LANSING — Toll roads could be part of a broader plan to reimagine infrastructure funding as electric vehicles become more popular and limit fuel tax revenues, Michigan Gov. Gretchen Whitmer said Tuesday.
Whitmer, who first won election in 2018 on a pledge to “fix the damn roads,” said the four-year, $3.5 billion bond borrowing program she launched in 2020 has led to “important and sweeping” upgrades to the state’s aging infrastructure.
But “we’ve yet to address the long-term funding issues, so perhaps (tolling) is a part of the long-term solution,” the governor told reporters ahead of her annual State of the State address planned for Wednesday.
Whitmer’s comments come on the heels of a toll road feasibility and implementation study projecting Michigan could generate about $1 billion a year in new revenue by charging 6 cents per mile toll on 14 major highways, including large portions of Interstates 75, 94 and 96.
An all-electronic tolling program would essentially function as a mileage-based tax, which could either replace or add to traditional fuel taxes and registration fees the state currently charges.
Converting the highways to toll roads could prove controversial, and it would require an “innovative approach” because of federal rules, industry consultants concluded in a draft study first reported last week by Bridge Michigan.
But resulting revenue could offset projected declines in traditional gas taxes from electric and fuel-efficient vehicles as part of a “long-term, financially stable transportation program,” consultants wrote in a report prepared for the Michigan Department of Transportation.
The Michigan Legislature, controlled by Republicans at the time, commissioned the toll road research in 2020. The reports now head to a Democratic-controlled Legislature, where lawmakers say they are ready to explore new ways to fund road repairs across the state.
Whitmer said Tuesday that she was still working her way through the tolling research but thinks “it’s worth starting to understand everything that the study concluded, and then working to see how that would fit into a larger plan that is sustainable, that recognizes how the industry is changing and how our outdated system of funding roads needs to be addressed.”
Whitmer proposed a 45-cent fuel tax increase in 2019, but the Legislature rejected the proposal, and the governor has said she does not intend to seek another fuel tax hike.
Industry consultants estimate the state could launch an all-electronic tolling program by 2028 and expand it over more than a decade.
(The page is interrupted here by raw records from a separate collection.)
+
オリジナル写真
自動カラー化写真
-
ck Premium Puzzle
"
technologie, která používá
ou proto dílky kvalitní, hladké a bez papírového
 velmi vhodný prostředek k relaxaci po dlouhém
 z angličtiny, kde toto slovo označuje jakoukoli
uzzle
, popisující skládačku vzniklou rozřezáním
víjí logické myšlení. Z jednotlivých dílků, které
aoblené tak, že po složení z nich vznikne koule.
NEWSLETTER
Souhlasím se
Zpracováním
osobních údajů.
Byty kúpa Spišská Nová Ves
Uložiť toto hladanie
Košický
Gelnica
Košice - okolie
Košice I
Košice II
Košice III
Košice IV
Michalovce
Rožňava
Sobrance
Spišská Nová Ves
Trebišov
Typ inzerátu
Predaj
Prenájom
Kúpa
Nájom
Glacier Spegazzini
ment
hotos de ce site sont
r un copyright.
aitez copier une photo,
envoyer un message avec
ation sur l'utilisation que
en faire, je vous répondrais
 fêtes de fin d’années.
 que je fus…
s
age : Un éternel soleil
The report anticipates tolls starting on parts of Interstate 94 and expanding five years later on all or parts of I-69, I-75, I-196, I-275, I-696 and M-14.
Within 14 years, 1,156 miles of freeways statewide could be converted to tolls, according to the study.
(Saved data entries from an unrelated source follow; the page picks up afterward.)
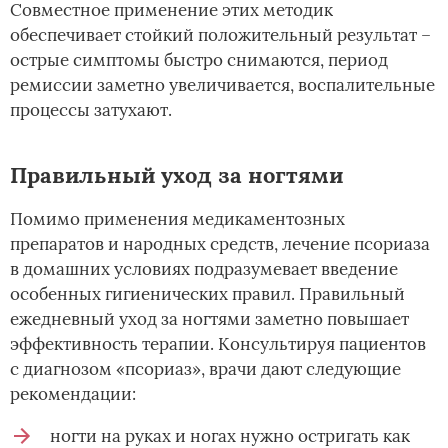
Совместное применение этих методик
обеспечивает стойкий положительный результат –
острые симптомы быстро снимаются, период
ремиссии заметно увеличивается, воспалительные
процессы затухают.
Правильный уход за ногтями
Помимо применения медикаментозных
препаратов и народных средств, лечение псориаза
в домашних условиях подразумевает введение
особенных гигиенических правил. Правильный
ежедневный уход за ногтями заметно повышает
эффективность терапии. Консультируя пациентов
с диагнозом «псориаз», врачи дают следующие
рекомендации:
ногти на руках и ногах нужно остригать как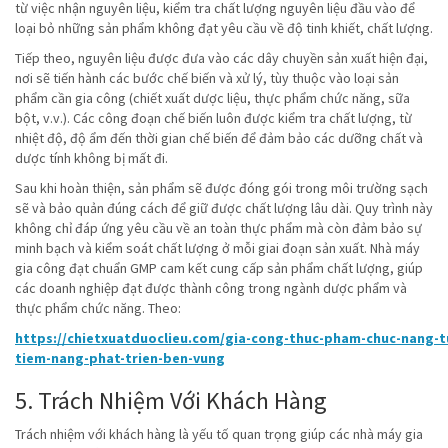
từ việc nhận nguyên liệu, kiểm tra chất lượng nguyên liệu đầu vào để
loại bỏ những sản phẩm không đạt yêu cầu về độ tinh khiết, chất lượng.
Tiếp theo, nguyên liệu được đưa vào các dây chuyền sản xuất hiện đại,
nơi sẽ tiến hành các bước chế biến và xử lý, tùy thuộc vào loại sản
phẩm cần gia công (chiết xuất dược liệu, thực phẩm chức năng, sữa
bột, v.v.). Các công đoạn chế biến luôn được kiểm tra chất lượng, từ
nhiệt độ, độ ẩm đến thời gian chế biến để đảm bảo các dưỡng chất và
dược tính không bị mất đi.
Sau khi hoàn thiện, sản phẩm sẽ được đóng gói trong môi trường sạch
sẽ và bảo quản đúng cách để giữ được chất lượng lâu dài. Quy trình này
không chỉ đáp ứng yêu cầu về an toàn thực phẩm mà còn đảm bảo sự
minh bạch và kiểm soát chất lượng ở mỗi giai đoạn sản xuất. Nhà máy
gia công đạt chuẩn GMP cam kết cung cấp sản phẩm chất lượng, giúp
các doanh nghiệp đạt được thành công trong ngành dược phẩm và
thực phẩm chức năng. Theo:
https://chietxuatduoclieu.com/gia-cong-thuc-pham-chuc-nang-tu
tiem-nang-phat-trien-ben-vung
5. Trách Nhiệm Với Khách Hàng
Trách nhiệm với khách hàng là yếu tố quan trọng giúp các nhà máy gia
Whitmer has been skeptical of tolling in the past, saying in 2019 that charging motorists here could have a “downside” because Michigan is a “destination state” rather than a “pass through” state like Ohio, which is in a better position to collect revenue for “out of staters.”
But the governor took a new tone Tuesday, telling reporters “there’s a possibility” tolling “might make sense on certain arteries and not others.” She noted her staff is still studying the feasibility and implementation studies.
Republicans haven’t ruled out the possibility.
State Rep. Pat Outman, GOP vice chair of the House Transportation Committee, said last week the state must be “innovative in our approach” to road funding” but cautioned against burdening residents already facing “the challenges of inflation.”
Democratic committee chairs in the House and Senate told Bridge they could invite authors of the tolling studies to present their findings in public forums later this year.
Tolling is “going to be a hot topic for us here,” said state Rep. Nate Shannon, a Sterling Heights Democrat who chairs the new House Transportation, Mobility and Infrastructure Committee.
Shannon said Tuesday he has not yet read the full toll road reports but will “definitely be doing my homework” on the topic. Tolls are just one example of the “big ideas” lawmakers may discuss this year as they consider new approaches to long-term road funding, he said.
“We have to look to the future,” Shannon told Bridge. “We might be 10, 15, 20 years out from having very few internal combustion engines, so it’s going to be important.”
Michigan currently generates about $1.5 billion in annual fuel tax revenue to help fund road repairs. But because of electric vehicles, the tolling study consultants project the state will lose $200 million a year in anticipated revenue by 2030 and $500 million to $1 billion by 2040.
A separate study by the Anderson Economic Group of East Lansing concluded that electric vehicles could cost the state closer to $500 million by 2030.
Michigan, like 30 other states, has so far responded by imposing new fees on electric and plug-in hybrid vehicles. For 2022, motorists will have to pay between $50 and $140 extra, depending on vehicle type.
EV advocates argue those surcharges are too high because owners already pay higher annual registration fees since their cars cost more to begin with.
With electric vehicle adoption projected to increase in coming years, states across the country are exploring the possibility of toll roads or a vehicle miles driven tax, such as so-far voluntary programs in Oregon, Utah and Virginia.